Mesmo com a popularidade alta entre os pacientes oncológicos, a pílula ganhou repercussão nacional só a partir de 2015, com o aumento no número de ações judiciais movidas contra o Instituto de Química.
Pacientes recorreram à Justiça para ter acesso ao medicamento, após a portaria nº 1389/2014, publicada pela diretoria da universidade, determinar que a distribuição de substâncias com a finalidade medicamentosa só poderia acontecer com a apresentação de licenças e registros.

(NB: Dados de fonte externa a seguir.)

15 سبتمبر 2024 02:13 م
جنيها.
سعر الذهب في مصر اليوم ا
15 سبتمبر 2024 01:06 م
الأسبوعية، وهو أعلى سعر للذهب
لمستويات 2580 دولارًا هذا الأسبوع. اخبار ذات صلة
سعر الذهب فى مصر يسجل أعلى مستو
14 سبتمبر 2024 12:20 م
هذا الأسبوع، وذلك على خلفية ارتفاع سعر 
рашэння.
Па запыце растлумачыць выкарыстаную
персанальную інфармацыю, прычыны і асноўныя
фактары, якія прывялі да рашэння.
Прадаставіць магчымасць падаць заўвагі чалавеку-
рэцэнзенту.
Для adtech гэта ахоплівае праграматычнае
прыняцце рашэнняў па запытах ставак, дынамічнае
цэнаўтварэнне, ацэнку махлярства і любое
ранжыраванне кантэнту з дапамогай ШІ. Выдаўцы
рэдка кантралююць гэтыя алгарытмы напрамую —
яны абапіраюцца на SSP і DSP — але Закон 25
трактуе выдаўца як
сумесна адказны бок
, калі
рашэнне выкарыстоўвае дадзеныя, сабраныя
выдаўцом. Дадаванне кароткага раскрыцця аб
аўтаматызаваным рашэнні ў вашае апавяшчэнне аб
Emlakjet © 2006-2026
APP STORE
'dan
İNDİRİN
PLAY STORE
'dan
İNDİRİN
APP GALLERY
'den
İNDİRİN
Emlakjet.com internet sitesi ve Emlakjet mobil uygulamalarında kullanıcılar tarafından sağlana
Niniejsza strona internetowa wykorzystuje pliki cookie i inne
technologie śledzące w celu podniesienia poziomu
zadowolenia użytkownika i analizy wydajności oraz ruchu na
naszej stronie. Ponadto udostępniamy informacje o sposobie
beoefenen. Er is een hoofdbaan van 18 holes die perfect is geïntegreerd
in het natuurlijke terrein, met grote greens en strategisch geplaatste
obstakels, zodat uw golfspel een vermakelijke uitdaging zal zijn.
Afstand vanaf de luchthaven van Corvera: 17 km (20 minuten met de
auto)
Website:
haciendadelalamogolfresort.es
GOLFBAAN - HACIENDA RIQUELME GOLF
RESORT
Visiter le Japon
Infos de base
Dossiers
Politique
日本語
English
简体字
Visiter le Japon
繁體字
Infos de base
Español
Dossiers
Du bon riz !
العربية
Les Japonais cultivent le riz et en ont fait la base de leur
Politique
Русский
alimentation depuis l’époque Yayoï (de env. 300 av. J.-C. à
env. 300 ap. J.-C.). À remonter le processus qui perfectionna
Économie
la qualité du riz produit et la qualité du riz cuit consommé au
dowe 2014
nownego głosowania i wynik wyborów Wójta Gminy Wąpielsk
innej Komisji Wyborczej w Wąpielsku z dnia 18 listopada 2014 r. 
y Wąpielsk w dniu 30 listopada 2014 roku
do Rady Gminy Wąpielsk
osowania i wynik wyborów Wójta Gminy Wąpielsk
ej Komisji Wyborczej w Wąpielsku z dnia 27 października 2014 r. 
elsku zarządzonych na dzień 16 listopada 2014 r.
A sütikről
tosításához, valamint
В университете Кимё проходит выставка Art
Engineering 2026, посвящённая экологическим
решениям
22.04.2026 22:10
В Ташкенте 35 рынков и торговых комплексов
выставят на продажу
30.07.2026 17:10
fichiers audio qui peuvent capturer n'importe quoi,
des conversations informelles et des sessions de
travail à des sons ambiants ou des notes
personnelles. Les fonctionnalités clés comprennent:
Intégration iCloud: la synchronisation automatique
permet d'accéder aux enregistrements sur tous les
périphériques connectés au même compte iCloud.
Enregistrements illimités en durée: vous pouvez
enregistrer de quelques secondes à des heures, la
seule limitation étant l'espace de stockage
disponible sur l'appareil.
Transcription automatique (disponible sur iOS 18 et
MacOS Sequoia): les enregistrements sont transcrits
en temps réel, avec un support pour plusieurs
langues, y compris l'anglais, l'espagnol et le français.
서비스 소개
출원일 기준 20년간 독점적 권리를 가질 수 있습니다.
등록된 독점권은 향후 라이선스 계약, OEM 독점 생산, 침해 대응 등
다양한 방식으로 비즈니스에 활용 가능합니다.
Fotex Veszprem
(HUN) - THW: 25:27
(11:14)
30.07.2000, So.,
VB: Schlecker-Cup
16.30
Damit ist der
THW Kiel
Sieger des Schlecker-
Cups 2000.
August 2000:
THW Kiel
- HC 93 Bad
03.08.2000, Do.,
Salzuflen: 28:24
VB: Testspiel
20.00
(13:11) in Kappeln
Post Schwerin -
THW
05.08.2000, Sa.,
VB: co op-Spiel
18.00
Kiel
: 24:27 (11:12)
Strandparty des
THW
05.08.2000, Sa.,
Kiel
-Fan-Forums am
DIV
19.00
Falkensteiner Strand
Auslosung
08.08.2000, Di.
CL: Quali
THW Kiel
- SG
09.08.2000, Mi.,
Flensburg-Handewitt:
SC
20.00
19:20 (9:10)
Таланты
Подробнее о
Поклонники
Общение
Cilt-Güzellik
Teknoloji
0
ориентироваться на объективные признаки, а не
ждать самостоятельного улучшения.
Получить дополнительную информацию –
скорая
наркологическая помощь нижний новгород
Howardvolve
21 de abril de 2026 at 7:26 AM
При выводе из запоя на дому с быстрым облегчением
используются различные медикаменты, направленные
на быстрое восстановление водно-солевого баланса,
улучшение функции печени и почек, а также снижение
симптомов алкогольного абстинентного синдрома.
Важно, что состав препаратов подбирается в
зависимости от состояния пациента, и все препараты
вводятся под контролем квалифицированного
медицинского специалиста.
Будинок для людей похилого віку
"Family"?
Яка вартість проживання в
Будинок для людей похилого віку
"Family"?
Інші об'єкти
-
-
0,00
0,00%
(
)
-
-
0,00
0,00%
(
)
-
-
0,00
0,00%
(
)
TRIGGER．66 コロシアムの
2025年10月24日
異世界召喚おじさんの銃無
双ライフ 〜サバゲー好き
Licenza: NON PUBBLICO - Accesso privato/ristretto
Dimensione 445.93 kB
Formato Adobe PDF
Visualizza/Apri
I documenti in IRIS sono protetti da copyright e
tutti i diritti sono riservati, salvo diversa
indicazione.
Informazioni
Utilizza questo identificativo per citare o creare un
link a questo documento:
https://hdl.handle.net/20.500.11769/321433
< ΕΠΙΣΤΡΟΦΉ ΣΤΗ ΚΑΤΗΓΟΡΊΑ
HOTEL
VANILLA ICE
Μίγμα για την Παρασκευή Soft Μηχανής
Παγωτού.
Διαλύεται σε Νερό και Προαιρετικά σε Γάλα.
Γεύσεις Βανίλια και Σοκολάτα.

O assunto chegou a ser tema de discussões no Congresso Nacional e a polêmica da fosfoetanolamina sintética ganhou novos contornos em outubro de 2015, quando o Supremo Tribunal Federal (STF) liberou o uso da droga a um paciente em fase terminal.
No ano seguinte, por meio da aprovação da lei 13.269/2016, de autoria do então deputado federal Jair Bolsonaro, parlamentares autorizaram a produção, importação, distribuição, prescrição e uso da fosfoetanolamina sintética independentemente do registro da Anvisa, contrariando a posição de entidades de saúde.
O projeto de lei foi sancionado pela então presidente Dilma Rousseff (PT), às vésperas do impeachment. Só que a decisão durou pouco tempo. Cerca de um mês depois, o Supremo derrubou a validade da lei e proibiu a liberação das cápsulas por entender que a ausência de testes colocava em risco a vida dos pacientes.
“O fornecimento de medicamentos não pode ser com atropelos de requisitos mínimos de segurança para o consumo da população sob pena de esvaziar o próprio conteúdo do direito nacional à saúde”, disse o relator do caso, ministro Marco Aurélio.
Com a repercussão, dois estudos sobre a eficácia da pílula foram iniciados. Uma pesquisa do Instituto do Câncer do Estado de São Paulo (Icesp), financiada pelo governo do Estado de São Paulo, analisou por oito meses a eficácia da substância em 59 pacientes avaliados, mas, em 2017, foi suspensa por falta de “benefício clínico significativo”.
Outro estudo, promovido pelo Ministério da Ciência, Tecnologia, Inovações e Comunicações, também mostrou que camundongos e ratos com câncer que receberam doses da substância não tiveram nenhuma melhora –os tumores presentes no organismo dos animais continuaram a crescer. O único resultado positivo das análises foi a indicação de que a fosfoetanolamina não seria tóxica.
O resultado dos estudos foi contestado por Gilberto Chierice e as pesquisas sobre a pílula anticâncer foram alvos de uma CPI, conduzida pela Alesp (Assembleia Legislativa do Estado de São Paulo). O relatório final do colegiado, de 2018, apontou falhas nas pesquisas e que o estudo deveria continuar. Até hoje, a eficácia da fosfoetanolamina sintética contra o câncer não foi provada.